Mexico City–In October 2009, Mexican President Felipe Calderón ordered the destruction of the publicly owned City Light and Power Company, and with it the destruction of the union. The union members, men and women, were informed only by watching television, where we heard that troops would stealthily be occupying our workplaces.
I had been working with City Light and Power–a company with a 150-year history–for about 15 years, before Calderón destroyed it. I had previously worked 12 years as a service worker with the Mexican Electricians Union (Sindicato Mexicano de Electricistas, SME), so together I’ve worked in the industry about 27 years as a union worker.
There was a highly contested election in the union. In our statutes it says that every worker has the right to join with other workers to form groups to discuss internal union politics, and that is what we did. There was a split between the union president Martín Esparza and Alejandro Muñoz, who tapped most into the feelings of those of us who were fed up with corruption. We rank-and-file workers said, “Enough is enough,” and went with Muñoz.
We went before the governmental Board of Conciliation and Arbitration to question the legality and transparency of the union election. We used legal means, and the government took advantage of this in their coup of Oct. 11 when they took over City Light and Power.
Some of the women workers got together the next day at the union hall as soon as we heard, and we were there all day and night. There were meetings and assemblies, with the leaders of both currents of the split debating the way forward. During this internal struggle, Muñoz–who had always said, “When our jobs and our union are at risk, we have to form a united front”–went back on his word.
The two leaders went their separate ways. The way I see it, Muñoz ended up driving about half of the members to accept a severance deal with the government. It’s not just by chance that about 15,000 workers took the deal within the first month.
Now there are only about 12,000 of us, down from 45,000. About three-fourths of us are gone. Some of this is purely because we lost our jobs so quickly. One day we said to each other “See you Monday,” and then the work disappeared. Others left the union and said, “I’m not sticking around, because it’s not clear where this movement is going.”
In the first few days the response of some of the workers was very energetic and militant. We demonstrated at all the buildings, we blocked entrances so nobody could leave or enter. But those who went in the split with Muñoz said, “No, we have to negotiate with the government, they’re offering cooperation, money, etc.”
Those of us who remained in the resistance were led by Martín Esparza who, it is true, probably half of the 45,000 union members suspected of being corrupt. But he stayed on, and over that nine-month period gained recognition because he’s been at the forefront of the struggle. He has continued with the struggle, although the government doesn’t recognize him as the legitimate and legal representative of the union.

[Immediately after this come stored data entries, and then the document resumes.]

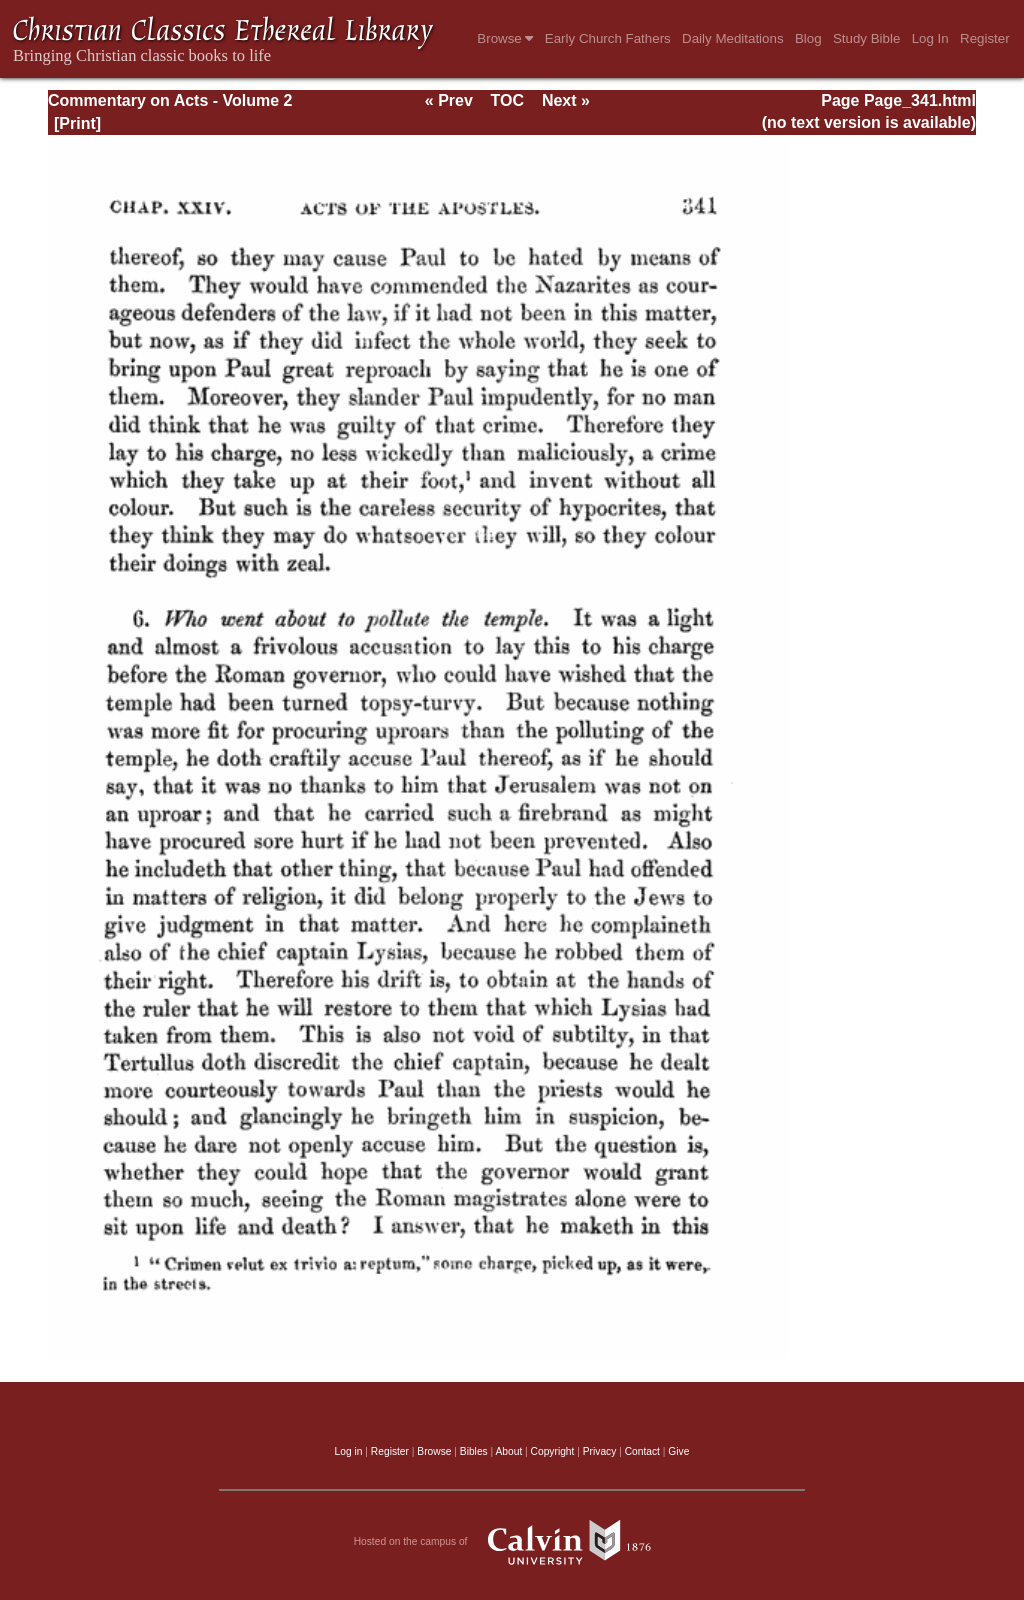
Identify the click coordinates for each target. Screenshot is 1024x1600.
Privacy (600, 1451)
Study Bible (866, 38)
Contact (642, 1451)
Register (985, 38)
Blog (808, 38)
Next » (566, 100)
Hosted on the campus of (512, 1542)
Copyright (553, 1451)
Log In (930, 38)
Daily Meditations (732, 38)
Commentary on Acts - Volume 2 (170, 100)
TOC (507, 100)
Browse (505, 38)
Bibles (474, 1451)
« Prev (449, 100)
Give (678, 1451)
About (508, 1451)
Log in (349, 1451)
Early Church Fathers (608, 38)
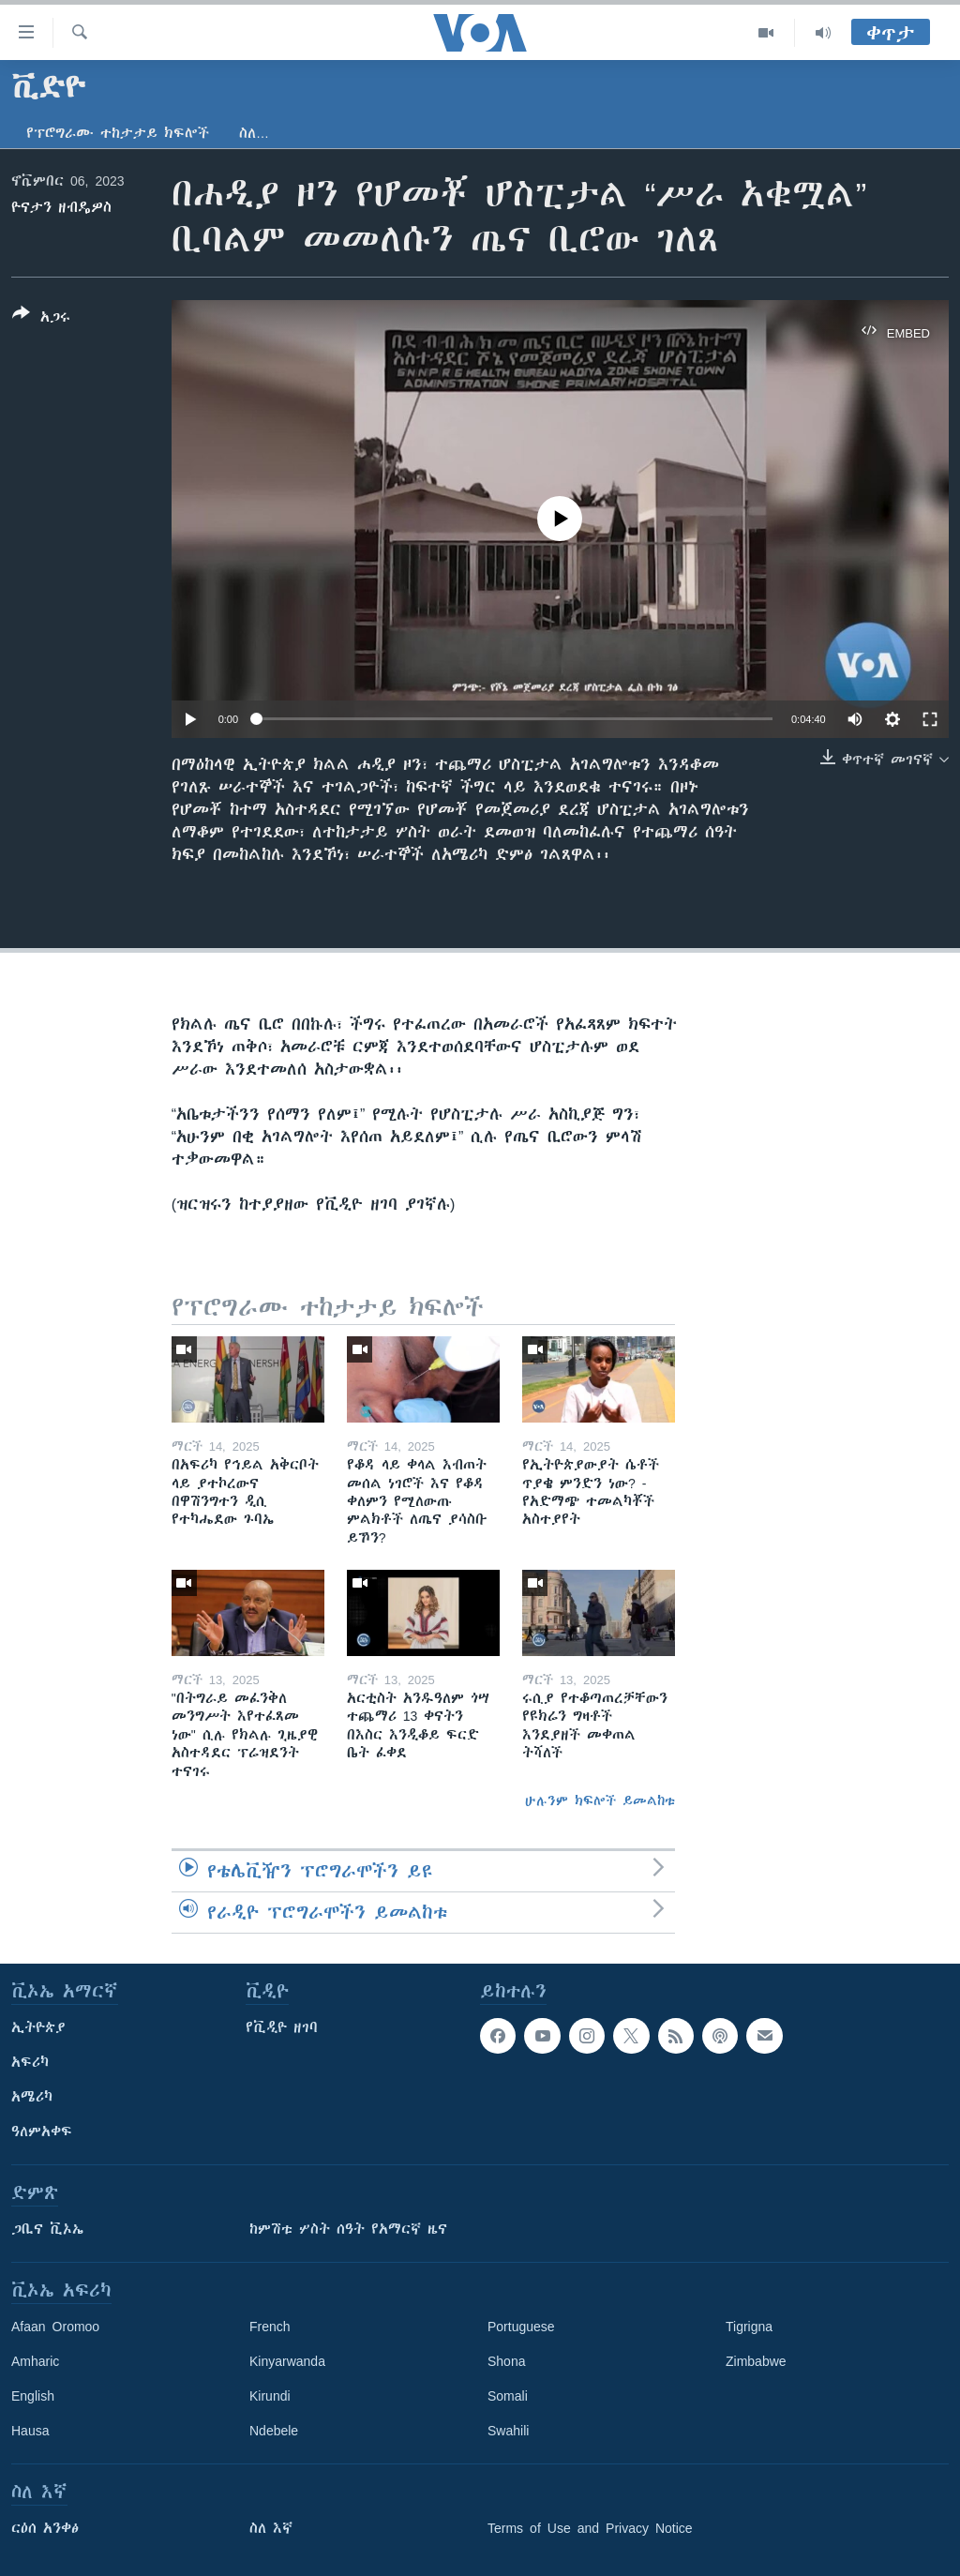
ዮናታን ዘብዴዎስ (61, 207)
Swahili (508, 2430)
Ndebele (273, 2430)
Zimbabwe (756, 2361)
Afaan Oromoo (55, 2326)
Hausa (30, 2430)
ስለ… (254, 133)
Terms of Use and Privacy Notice (590, 2528)
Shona (506, 2361)
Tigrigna (749, 2326)
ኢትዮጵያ (38, 2027)
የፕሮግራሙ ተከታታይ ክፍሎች (117, 133)
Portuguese (521, 2326)
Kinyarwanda (287, 2361)
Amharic (35, 2361)
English (32, 2396)
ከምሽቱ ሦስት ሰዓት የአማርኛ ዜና (348, 2229)
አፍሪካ (30, 2062)
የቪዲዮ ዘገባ (282, 2027)
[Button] (41, 319)
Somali (508, 2396)
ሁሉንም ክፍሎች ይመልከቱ (600, 1800)
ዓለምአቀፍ (41, 2131)
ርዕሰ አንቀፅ (45, 2528)
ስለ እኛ (270, 2528)
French (270, 2326)
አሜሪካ (31, 2096)
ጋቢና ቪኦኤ (47, 2229)
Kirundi (270, 2396)
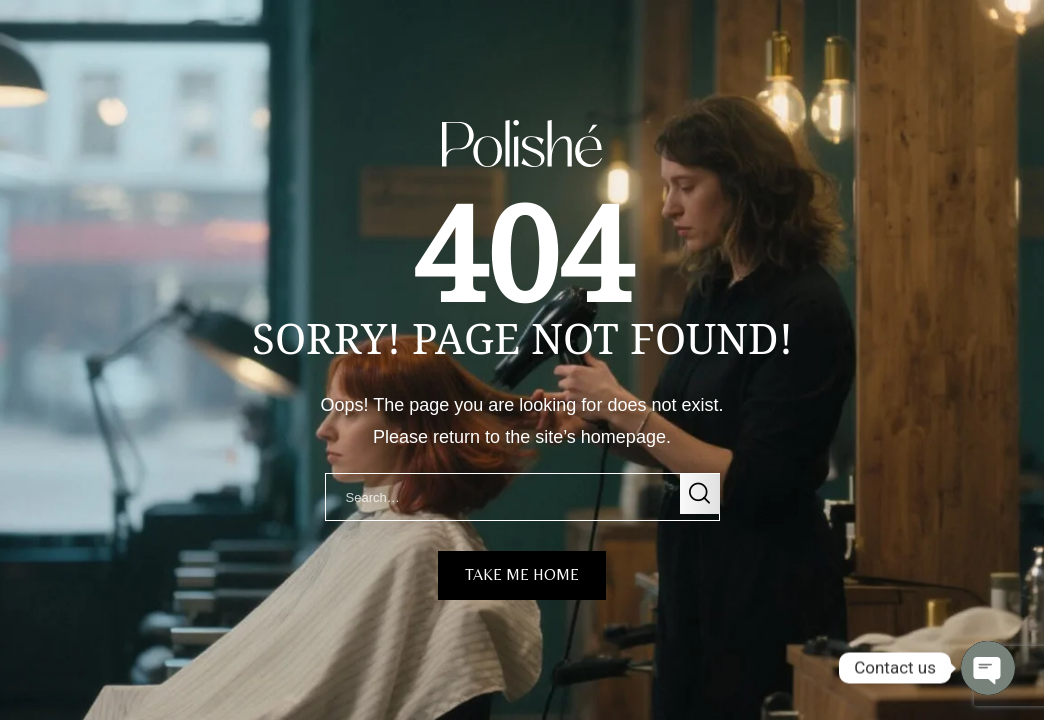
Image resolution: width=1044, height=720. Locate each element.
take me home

They are taking advantage of the fact that many of us who are still fighting for the union don’t trust Martín to be the leader, to continue for a second term. Whether he is recognized as the Secretary General or not, the most important thing is that he’s leading the resistance and that he’s stayed with that perspective, that direction.
The true motive of the government coup is to eliminate the union; it’s a cornerstone of their privatization project. But after nine months, a solid number of workers are still resisting. Those of us who are still fighting, think differently. We’re going to the general population and telling them that this isn’t just an attack on the electricians’ union, but an attack on the working class.
This experience has transformed our thinking of this as just a union problem. Now we see it as a problem inherent in the system. Continuing the resistance and not accepting the government severance has created a new type of worker through a leap of working class consciousness. This is the type of transformation we’ve gone through for more than a year.